Iter avviato, ma nessun accordo formalizzato

Nel testo regionale si parla di un iter “avviato” che dovrebbe condurre, in tempi definiti come “brevi”, alla centralizzazione a Perugia dei casi più complessi non gestibili a Pantalla. Tuttavia, non vengono indicati né scadenze né modalità, lasciando aperta una zona grigia che alimenta incertezza tra operatori sanitari e amministratori locali.

L’obiettivo dichiarato non riguarda il potenziamento dell’ospedale della Media Valle del Tevere, ma la riduzione del ricorso a strutture extraregionali per i casi più delicati, con l’intento di concentrare le competenze all’interno della rete ospedaliera umbra. Una strategia che, pur coerente con la logica della razionalizzazione, non affronta direttamente le criticità strutturali di Pantalla.

Norme già in vigore e nessuna novità sostanziale

Il riferimento ai pazienti “non gestibili” a Pantalla non introduce elementi nuovi. Dal 18 ottobre 2023 è infatti attiva la circolare dell’Azienda ospedaliera di Perugia (GEN. 0079555), firmata dal direttore sanitario Arturo Pasqualucci, che stabilisce criteri chiari per la centralizzazione dei pazienti dagli ospedali di base della USL Umbria 1.

Il documento prevede che i casi complessi vengano indirizzati prioritariamente verso i DEA di I livello di Gubbio-Gualdo Tadino e Città di Castello. L’accesso a Perugia, DEA di II livello, è riservato esclusivamente alle patologie tempo-dipendenti – stroke, infarto, politrauma – o a situazioni in cui la competenza clinica richieda trattamenti non disponibili altrove. Una cornice normativa già operativa, che rende il nuovo annuncio più un atto comunicativo che un cambiamento reale.

Comunicazione tardiva e territori lasciati all’oscuro

Ulteriore elemento di frizione riguarda la gestione delle informazioni. Durante l’incontro del 16 febbraio 2026 tra i rappresentanti della USL Umbria 1 e i cittadini presenti al Sit-In, non è stata fornita alcuna indicazione sull’iter avviato il 2 febbraio. Una mancanza che ha sorpreso molti partecipanti, soprattutto alla luce della rilevanza del tema per la comunità della Media Valle del Tevere.

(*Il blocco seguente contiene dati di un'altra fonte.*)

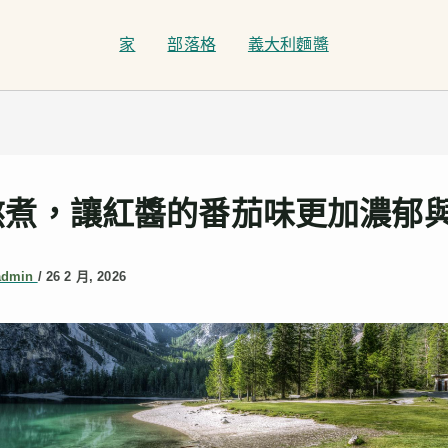
家
部落格
義大利麵醬
熬煮，讓紅醬的番茄味更加濃郁
admin
/
26 2 月, 2026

Anche diversi sindaci del territorio hanno riferito di non essere stati informati, segnalando un vuoto comunicativo che rischia di alimentare tensioni istituzionali e sfiducia nei confronti delle decisioni regionali. In un contesto già segnato da anni di discussioni sul ruolo dell’ospedale di Pantalla, l’assenza di trasparenza appare come un ulteriore elemento di criticità.

Un quadro ancora sospeso

La vicenda, al momento, si muove in un limbo amministrativo: nessun accordo firmato, nessun cronoprogramma, nessuna modifica immediata ai percorsi clinici. Solo un iter annunciato, che dovrà essere chiarito nei contenuti e nelle ricadute operative. Nel frattempo, il territorio attende risposte concrete, mentre la comunicazione istituzionale continua a generare più domande che certezze.